El último intento desesperado por salvar al mamífero marino más amenazado del mundo, la vaquita, capturándolo y poniéndolo bajo cuidado humano, ha sido suspendido. Los investigadores advierten que las posibilidades de que esta especie de marsopa tan poco común desaparezca de la faz de tierra son ahora extremadamente elevadas.
Los científicos esperaban capturar unas cuantas de las últimas 30 vaquitas que quedan en el planeta – endémicas de una pequeña área del golfo de California- y protegerlas en un santuario donde pudieran reproducirse a salvo. Pero el pasado mes, el plan de rescate de 4 millones de dólares dirigido por un equipo internacional formado por más de 60 científicos y buzos echó aguas a los pocos días, cuando tuvo que ser liberada la primera vaquita al mostrar peligrosos indicios de estrés.
Poco después, se capturó una segunda vaquita que murió a las pocas horas. El equipo decidió que la captura de más marsopas presentaba demasiados riesgos para la especie y suspendieron nuevos intentos.
“Es un grave revés,” decía la científica del proyecto Barbara Taylor, de la Administración Nacional Oceánica y Atmosférica (NOAA). “Capturar vaquitas para dejarlas bajo el cuidado humano fue siempre una medida extrema, pero era prácticamente nuestra única opción. Ahora esa opción ha desaparecido también. La vaquita se enfrenta a la extinción a menos que se controle la pesca ilegal.

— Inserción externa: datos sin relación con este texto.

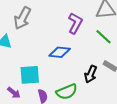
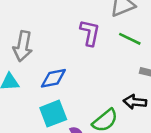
blue diamond: (60, 52) -> (53, 78), moved
black arrow: (91, 74) -> (135, 102), moved, turned 90

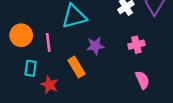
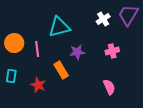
cyan rectangle: (31, 68) -> (11, 76), moved
pink semicircle: (142, 80) -> (109, 87), moved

La vaquita, Phocoena sinus, que alcanza una longitud máxima de tan solo 5 pies, ha sufrido un importante colapso de la población en los últimos años como resultado de la pesca ilegal de totoaba. La vejiga natatoria de este pez puede alcanzar los más de 99 dólares el kilo en China, lo que ha generado una enorme industria pesquera ilegal.
Lamentablemente, las redes de enmalle diseñadas para la captura de totoaba tienen el tamaño de malla perfecto para atrapar vaquitas, donde quedan enredadas y mueren ahogadas. El gobierno mexicano ha endurecido recientemente sus leyes contra la pesca ilegal, pero la recompensa por la captura de totoaba es tan alta que apenas se han producido avances.
Como resultado, la población se ha desplomado, pasando de unos 400 individuos hace 20 años a tan solo unas pocas decenas en la actualidad, dejando el animal al borde de la extinción.
“Nuestra última esperanza era poder capturar vaquitas suficientes para empezar una colonia reproductora en cautividad y restablecer la población,” decía Lorenzo Rojas-Bracho, otro de los científicos del proyecto y miembro del Instituto Nacional de Ecología y Cambio Climático de México.
“No teníamos ninguna experiencia en la captura de estos animales y ahora resulta que responden negativamente a la captura y el cautiverio. Deberíamos haber hecho algo hace una década, cuando aun quedaban unos cientos de vaquitas y la pérdida de una o dos no hubiera sido tan crítica.”
Solo queda una esperanza, decía Taylor.
“Salvar a la vaquita está ahora en manos del gobierno mexicano, que podría de algún modo poner fin a la pesca ilegal de totoaba. De no ser así, es muy probable que en un par de años desaparezcan.”